Perfekte Topfen-Marillenknödel
Bröseltopfen-Edition mit traditioneller 2:1 Panier und 2-Phasen-Pochiertechnik
🌾 Skalierte Zutaten
Charge: 10 Stück| Zutat | Menge |
|---|---|
| Österreichischer Bröseltopfen, 10% Fett, Papierziegel | 500.0g |
| Griffiges Weizenmehl (W 480) | 160.0g |
| Eidotter, frisch | 36.0g |
| Teebutter, zimmerwarm | 60.0g |
| Feines Meersalz | 2.0g |
| Vollreife Marillen, entkernt | 400.0g |
| Würfelzucker für den Fruchtkern | 40.0g |
| Semmelbrösel für die Panier | 300.0g |
| Teebutter für die Brösel-Panier | 150.0g |
| Feiner Kristallzucker für die Panier | 95.0g |
| Echter Vanillezucker und Prise Zimt | 17.0g |
ANLEITUNG & ZUBEREITUNG
Die Topfen-Marillenknödel sind eine physikalische Balance aus Feuchtigkeitskontrolle und minimaler Glutenentwicklung. Normaler Speisetopfen (Quark) hat bis zu 80% freies Wasser — man bräuchte doppelt so viel Mehl, und die Knödel würden steinhart. Österreichischer Bröseltopfen (im Papierziegel gepresst, ca. 10% Fett) enthält kaum Molke und ergibt eine zarte, flaumige Hülle ohne Mehlüberschuss.
Wissenschaftliche Grundlagen
Warum griffiges Mehl (W 480)? Grob gemahlenes Mehl nimmt Flüssigkeit deutlich langsamer auf. Während der 30-minütigen Kühlschrankruhe quellen die Stärkekörner und binden die Restfeuchte des Topfens — ohne Kleberstränge zu aktivieren, die die Knödel zäh machen würden.
Warum nicht kneten? Kneten entwickelt Gluten. Im Knödelteig bedeutet Gluten Gummi.
Schritt-für-Schritt
1. Topfen-Basis homogenisieren
Bröseltopfen, weiche Butter, 2 Eidotter und Salz mit einer stabilen Gabel intensiv zerdrücken und vermengen bis eine absolut glatte, cremige Masse ohne weiße Topfenkörnchen entsteht.
2. Mehl rasch unterheben — NICHT KNETEN
160g griffiges Mehl auf einmal über die Topfenmasse streuen.
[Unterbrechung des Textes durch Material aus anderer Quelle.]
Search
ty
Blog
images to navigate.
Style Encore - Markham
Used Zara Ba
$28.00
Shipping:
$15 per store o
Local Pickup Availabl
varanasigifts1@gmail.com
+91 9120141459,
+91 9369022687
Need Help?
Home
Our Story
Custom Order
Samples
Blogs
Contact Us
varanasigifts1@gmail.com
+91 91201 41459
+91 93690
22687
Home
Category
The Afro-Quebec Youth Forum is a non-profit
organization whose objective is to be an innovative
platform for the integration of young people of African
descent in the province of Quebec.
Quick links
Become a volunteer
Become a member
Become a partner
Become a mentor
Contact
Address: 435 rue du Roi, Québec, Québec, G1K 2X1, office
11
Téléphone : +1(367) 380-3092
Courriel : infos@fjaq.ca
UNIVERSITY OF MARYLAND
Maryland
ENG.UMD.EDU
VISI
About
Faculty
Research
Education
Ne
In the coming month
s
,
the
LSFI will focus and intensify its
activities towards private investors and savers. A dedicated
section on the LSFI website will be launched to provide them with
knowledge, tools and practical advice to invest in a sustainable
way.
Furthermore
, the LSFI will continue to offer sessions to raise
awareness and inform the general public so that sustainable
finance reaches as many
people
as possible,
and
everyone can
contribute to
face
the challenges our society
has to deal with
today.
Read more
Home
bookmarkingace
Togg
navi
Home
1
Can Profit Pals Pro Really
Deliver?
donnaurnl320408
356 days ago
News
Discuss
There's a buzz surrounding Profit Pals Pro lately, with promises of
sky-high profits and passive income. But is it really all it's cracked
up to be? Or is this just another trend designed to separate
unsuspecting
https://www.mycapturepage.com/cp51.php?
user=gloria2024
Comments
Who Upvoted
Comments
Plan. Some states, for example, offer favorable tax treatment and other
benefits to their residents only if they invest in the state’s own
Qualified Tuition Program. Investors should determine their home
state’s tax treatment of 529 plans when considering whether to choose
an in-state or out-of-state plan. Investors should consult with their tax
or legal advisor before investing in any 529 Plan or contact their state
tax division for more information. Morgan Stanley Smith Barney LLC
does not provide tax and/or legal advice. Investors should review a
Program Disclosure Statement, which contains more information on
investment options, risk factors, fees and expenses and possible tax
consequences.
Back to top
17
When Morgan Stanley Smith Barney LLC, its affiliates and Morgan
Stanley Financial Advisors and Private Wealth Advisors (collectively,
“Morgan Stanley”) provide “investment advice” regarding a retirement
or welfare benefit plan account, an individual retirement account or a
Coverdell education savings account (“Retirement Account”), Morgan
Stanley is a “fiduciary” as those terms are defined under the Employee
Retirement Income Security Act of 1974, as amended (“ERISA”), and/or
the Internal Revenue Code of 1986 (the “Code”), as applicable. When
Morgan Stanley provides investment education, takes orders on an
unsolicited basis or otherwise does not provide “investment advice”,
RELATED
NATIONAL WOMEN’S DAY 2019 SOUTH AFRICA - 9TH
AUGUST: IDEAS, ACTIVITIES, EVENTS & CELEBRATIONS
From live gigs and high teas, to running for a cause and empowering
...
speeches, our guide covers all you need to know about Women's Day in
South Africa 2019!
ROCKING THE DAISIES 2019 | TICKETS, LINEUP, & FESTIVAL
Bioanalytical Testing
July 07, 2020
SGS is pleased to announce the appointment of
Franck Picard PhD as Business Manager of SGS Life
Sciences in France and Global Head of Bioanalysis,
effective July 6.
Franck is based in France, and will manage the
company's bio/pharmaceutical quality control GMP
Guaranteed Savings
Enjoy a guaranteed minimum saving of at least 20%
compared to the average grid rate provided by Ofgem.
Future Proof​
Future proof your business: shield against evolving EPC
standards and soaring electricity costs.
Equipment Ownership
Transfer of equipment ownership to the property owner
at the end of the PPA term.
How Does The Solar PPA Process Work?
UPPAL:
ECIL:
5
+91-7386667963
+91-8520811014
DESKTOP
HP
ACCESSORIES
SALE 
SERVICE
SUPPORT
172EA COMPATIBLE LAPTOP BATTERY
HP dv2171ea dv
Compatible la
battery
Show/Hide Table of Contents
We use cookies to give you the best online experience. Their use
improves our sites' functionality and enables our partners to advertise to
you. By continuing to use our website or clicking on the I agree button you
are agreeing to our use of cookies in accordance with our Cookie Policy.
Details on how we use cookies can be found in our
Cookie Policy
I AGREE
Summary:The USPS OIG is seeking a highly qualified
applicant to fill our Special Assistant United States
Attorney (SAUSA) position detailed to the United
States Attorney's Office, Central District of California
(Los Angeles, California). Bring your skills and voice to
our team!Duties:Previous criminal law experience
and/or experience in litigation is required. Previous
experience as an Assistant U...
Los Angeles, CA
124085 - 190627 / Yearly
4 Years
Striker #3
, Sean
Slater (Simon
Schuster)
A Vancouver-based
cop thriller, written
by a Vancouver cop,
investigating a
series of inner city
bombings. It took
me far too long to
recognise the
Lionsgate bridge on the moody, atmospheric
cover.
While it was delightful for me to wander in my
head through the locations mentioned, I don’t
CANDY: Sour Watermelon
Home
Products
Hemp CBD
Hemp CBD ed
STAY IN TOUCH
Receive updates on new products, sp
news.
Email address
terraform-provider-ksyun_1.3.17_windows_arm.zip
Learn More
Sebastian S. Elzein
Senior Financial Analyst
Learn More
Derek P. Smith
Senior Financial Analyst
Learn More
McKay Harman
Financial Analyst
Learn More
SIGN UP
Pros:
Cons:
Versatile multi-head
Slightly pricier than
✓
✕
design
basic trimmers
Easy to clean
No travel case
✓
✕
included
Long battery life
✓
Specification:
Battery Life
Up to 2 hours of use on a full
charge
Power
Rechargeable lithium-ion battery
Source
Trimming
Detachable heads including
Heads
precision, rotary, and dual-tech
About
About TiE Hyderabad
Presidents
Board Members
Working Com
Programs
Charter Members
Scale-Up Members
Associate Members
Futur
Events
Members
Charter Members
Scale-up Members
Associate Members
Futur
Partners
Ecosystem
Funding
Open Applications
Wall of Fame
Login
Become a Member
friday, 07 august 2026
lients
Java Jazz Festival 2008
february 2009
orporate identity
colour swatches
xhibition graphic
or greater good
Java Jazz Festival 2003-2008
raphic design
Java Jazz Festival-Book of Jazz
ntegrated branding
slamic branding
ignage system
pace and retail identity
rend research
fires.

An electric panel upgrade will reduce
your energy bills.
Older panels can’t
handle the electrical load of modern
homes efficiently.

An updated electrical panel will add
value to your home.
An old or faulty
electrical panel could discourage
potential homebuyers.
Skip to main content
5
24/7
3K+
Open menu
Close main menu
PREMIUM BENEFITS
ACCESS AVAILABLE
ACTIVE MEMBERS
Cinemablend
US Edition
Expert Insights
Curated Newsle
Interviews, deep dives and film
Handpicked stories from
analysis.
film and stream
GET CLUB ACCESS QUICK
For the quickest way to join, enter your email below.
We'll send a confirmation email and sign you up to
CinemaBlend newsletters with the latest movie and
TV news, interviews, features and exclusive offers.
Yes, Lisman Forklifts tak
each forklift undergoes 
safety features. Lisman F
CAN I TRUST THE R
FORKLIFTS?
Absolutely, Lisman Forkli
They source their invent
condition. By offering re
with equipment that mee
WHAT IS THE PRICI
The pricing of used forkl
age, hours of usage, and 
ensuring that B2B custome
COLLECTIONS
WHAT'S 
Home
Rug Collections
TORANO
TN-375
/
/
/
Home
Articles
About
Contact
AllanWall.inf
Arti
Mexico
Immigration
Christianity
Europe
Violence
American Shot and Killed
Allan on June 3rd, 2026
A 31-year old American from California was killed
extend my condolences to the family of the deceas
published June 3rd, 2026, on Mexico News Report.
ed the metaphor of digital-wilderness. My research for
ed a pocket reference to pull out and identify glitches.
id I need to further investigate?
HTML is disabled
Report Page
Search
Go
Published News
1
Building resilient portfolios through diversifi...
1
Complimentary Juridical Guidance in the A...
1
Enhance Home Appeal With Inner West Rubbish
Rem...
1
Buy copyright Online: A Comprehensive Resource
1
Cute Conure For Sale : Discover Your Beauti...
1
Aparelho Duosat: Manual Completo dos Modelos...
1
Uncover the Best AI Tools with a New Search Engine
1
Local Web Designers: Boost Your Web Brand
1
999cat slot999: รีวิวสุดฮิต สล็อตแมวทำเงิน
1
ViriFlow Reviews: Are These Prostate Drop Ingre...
Mit Teigkarte oder Kochlöffel zügig unterheben bis ein zusammenhängender, leicht klebriger Teig entsteht.
3. 30 Minuten Quellphase im Kühlschrank
Schüssel abdecken, mindestens 30 Minuten kühlstellen. Das grobe Mehl quillt auf, bindet freie Feuchte — der Teig wird seidig und perfekt formbar.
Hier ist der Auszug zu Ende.